🤖 AI Summary
In low-overlap point cloud registration (PCR), conventional inlier-count-based evaluation metrics fail under extremely low overlap ratios. This paper introduces, for the first time, a decision-oriented formulation of PCR—framing registration quality assessment as a binary classification task (success vs. failure)—and constructs the first dedicated benchmark dataset for this task, built upon 3DMatch with systematic low-overlap augmentation. We propose an end-to-end deep learning classifier, designed to be seamlessly embedded into arbitrary registration pipelines for automatic, threshold-free quality assessment. Crucially, our approach eliminates reliance on geometric priors and hand-crafted thresholds.

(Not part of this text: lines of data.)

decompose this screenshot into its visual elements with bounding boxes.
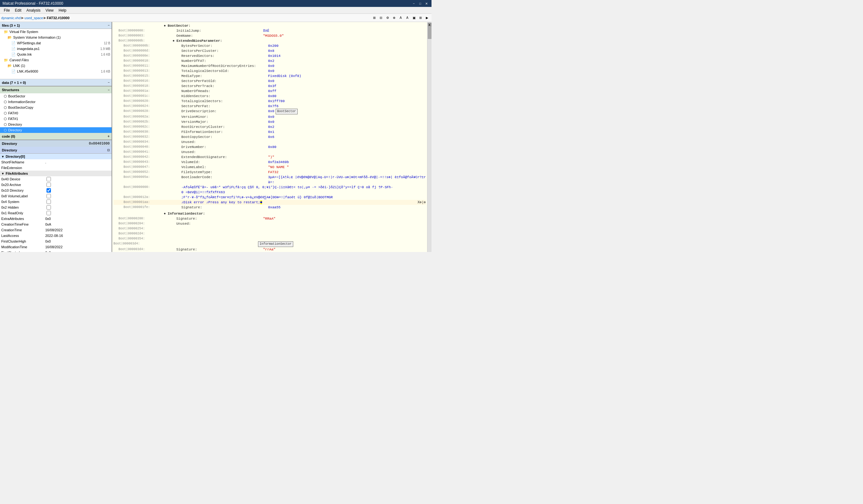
attr-hidden-checkbox[interactable] [47,205,51,210]
key-dd: DriveDescription: [174,109,268,114]
folder-icon: 📁 [4,30,8,34]
code-add-btn[interactable]: + [108,134,110,139]
wp-settings-label: WPSettings.dat [17,41,41,45]
dir-shortfilename[interactable]: ShortFileName . [0,159,112,165]
drivenumber-row: Boot|00000040: DriveNumber: 0x80 [113,144,426,150]
addr-icon-2[interactable]: ⊟ [378,15,384,21]
dir-creationtime[interactable]: CreationTime 16/08/2022 [0,227,112,233]
imagedata-size: 1.9 MB [100,47,110,51]
struct-fat1[interactable]: ⬡ FAT#1 [0,116,112,122]
key-noh: NumberOfHeads: [174,89,268,93]
attr-volumelabel[interactable]: 0x8 VolumeLabel [0,193,112,199]
attr-system[interactable]: 0x4 System [0,199,112,204]
lnk-file-item[interactable]: 📄 LNK.#5e9000 1.6 KB [0,68,112,74]
attr-device[interactable]: 0x40 Device [0,176,112,182]
struct-bootsectorcopy[interactable]: ⬡ BootSectorCopy [0,105,112,110]
attr-archive[interactable]: 0x20 Archive [0,182,112,188]
is-sig1-row: Boot|00000200: Signature: "RRaA" [113,216,426,221]
dir-creationtimefine[interactable]: CreationTimeFine 0xA [0,222,112,227]
scroll-thumb[interactable] [428,26,432,39]
attr-readonly[interactable]: 0x1 ReadOnly [0,210,112,216]
extendedbios-header-row: Boot|0000000b: ● ExtendedBiosParameter: [113,38,426,43]
scroll-up-btn[interactable]: ▲ [428,23,432,26]
dir-tree-header: Directory ⊡ [0,147,112,154]
totalsectorsold-row: Boot|00000013: TotalLogicalSectorsOld: 0… [113,68,426,74]
struct-directory-2[interactable]: ⬡ Directory [0,127,112,133]
struct-icon: ⬡ [4,105,7,110]
attr-volumelabel-checkbox[interactable] [47,194,51,198]
system-volume-item[interactable]: 📂 System Volume Information (1) [0,35,112,40]
addr-icon-9[interactable]: ▶ [424,15,430,21]
right-scrollbar[interactable]: ▲ ▼ U- [427,22,432,252]
attr-directory-checkbox[interactable] [47,188,51,193]
addr-hs: Boot|0000001c: [124,93,174,99]
data-collapse-btn[interactable]: − [108,81,110,84]
arrow1-icon: ▶ [21,16,24,20]
structures-collapse-btn[interactable]: − [108,88,110,92]
addr-icon-7[interactable]: ▣ [411,15,417,21]
addr-icon-3[interactable]: ⚙ [384,15,391,21]
menu-analysis[interactable]: Analysis [24,8,43,13]
struct-bootsector[interactable]: ⬡ BootSector [0,93,112,99]
maximize-button[interactable]: □ [418,1,423,6]
struct-icon: ⬡ [4,111,7,115]
dir-fileext[interactable]: FileExtension [0,165,112,171]
struct-fat0[interactable]: ⬡ FAT#0 [0,110,112,116]
maxroot-row: Boot|00000011: MaximumNumberOfRootDirect… [113,63,426,68]
attr-directory[interactable]: 0x10 Directory [0,188,112,193]
attr-device-checkbox[interactable] [47,177,51,181]
addr-icon-4[interactable]: ⊕ [391,15,397,21]
files-collapse-btn[interactable]: − [108,24,110,27]
bootsector-badge[interactable]: BootSector [276,109,298,114]
addr-icon-1[interactable]: ⊞ [371,15,377,21]
menu-help[interactable]: Help [56,8,69,13]
attr-system-checkbox[interactable] [47,200,51,204]
infosector-badge[interactable]: InformationSector [258,241,293,247]
is-sig2-row: Boot|000003d4: Signature: "rrAa" [113,247,426,252]
key-maxroot: MaximumNumberOfRootDirectoryEntries: [174,63,268,68]
dir-item-0[interactable]: ▼ Directory[0] [0,154,112,159]
vfs-item[interactable]: 📁 Virtual File System [0,29,112,35]
imagedata-item[interactable]: 📄 imagedata.ps1 1.9 MB [0,46,112,52]
dir-firstclusterlow[interactable]: FirstClusterLow 0x3 [0,250,112,252]
addr-mt: Boot|00000015: [124,74,174,78]
attr-readonly-checkbox[interactable] [47,211,51,215]
close-button[interactable]: ✕ [424,1,429,6]
breadcrumb-partition[interactable]: used_space [25,16,43,20]
titlebar-controls: − □ ✕ [411,1,429,6]
hiddensectors-row: Boot|0000001c: HiddenSectors: 0x80 [113,93,426,99]
quote-item[interactable]: 📄 Quote.lnk 1.6 KB [0,52,112,57]
dir-fileattr[interactable]: ▼ FileAttributes [0,171,112,176]
breadcrumb-file[interactable]: dynamic.vhd [1,16,21,20]
rootdircluster-row: Boot|0000002c: RootDirectoryCluster: 0x2 [113,124,426,129]
addr-icon-8[interactable]: ⊞ [417,15,424,21]
dir-modtime[interactable]: ModificationTime 16/08/2022 [0,244,112,250]
struct-infosector[interactable]: ⬡ InformationSector [0,99,112,105]
minimize-button[interactable]: − [411,1,416,6]
menu-file[interactable]: File [1,8,12,13]
addr-icon-5[interactable]: A [398,15,404,21]
val-spt: 0x3f [268,84,276,89]
wp-settings-item[interactable]: 📄 WPSettings.dat 12 B [0,40,112,46]
dir-lastaccess[interactable]: LastAccess 2022-08-16 [0,233,112,239]
key-rdc: RootDirectoryCluster: [174,124,268,129]
menu-edit[interactable]: Edit [12,8,24,13]
drivedesc-row: Boot|00000028: DriveDescription: 0x0 Boo… [113,109,426,114]
menu-view[interactable]: View [43,8,56,13]
attr-hidden[interactable]: 0x2 Hidden [0,204,112,210]
bootsector-header-row: ● BootSector: [113,23,426,28]
dir-firstclusterhigh[interactable]: FirstClusterHigh 0x0 [0,239,112,244]
wp-settings-size: 12 B [104,41,110,45]
struct-directory-1[interactable]: ⬡ Directory [0,122,112,127]
key-spt: SectorsPerTrack: [174,84,268,89]
lnk-item[interactable]: 📂 LNK (1) [0,63,112,68]
dir-extraattr[interactable]: ExtraAttributes 0x0 [0,216,112,222]
code-section-header: code (0) + [0,133,112,140]
addr-bl3: Boot|0000012a: [124,195,174,200]
dir-tree-scroll-btn[interactable]: ⊡ [107,148,110,152]
addr-vmaj: Boot|0000002b: [124,119,174,124]
addr-icon-6[interactable]: A [404,15,411,21]
struct-icon: ⬡ [4,128,7,132]
carved-files-item[interactable]: 📁 Carved Files [0,57,112,63]
attr-archive-checkbox[interactable] [47,182,51,187]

Evaluated on the 3DLoMatch benchmark, it achieves a state-of-the-art registration recall of 86.97%. Furthermore, strong generalization is demonstrated on the ETH outdoor dataset, confirming robustness across diverse real-world scenarios.
📝 Abstract
Low-overlap point cloud registration (PCR) remains a significant challenge in 3D vision. Traditional evaluation metrics, such as Maximum Inlier Count, become ineffective under extremely low inlier ratios. In this paper, we revisit the registration result evaluation problem and identify the Decision version of the PCR task as the fundamental problem. To address this Decision PCR task, we propose a data-driven approach. First, we construct a corresponding dataset based on the 3DMatch dataset. Then, a deep learning-based classifier is trained to reliably assess registration quality, overcoming the limitations of traditional metrics. To our knowledge, this is the first comprehensive study to address this task through a deep learning framework. We incorporate this classifier into standard PCR pipelines. When integrated with our approach, existing state-of-the-art PCR methods exhibit significantly enhanced registration performance. For example, combining our framework with GeoTransformer achieves a new SOTA registration recall of 86.97% on the challenging 3DLoMatch benchmark. Our method also demonstrates strong generalization capabilities on the unseen outdoor ETH dataset.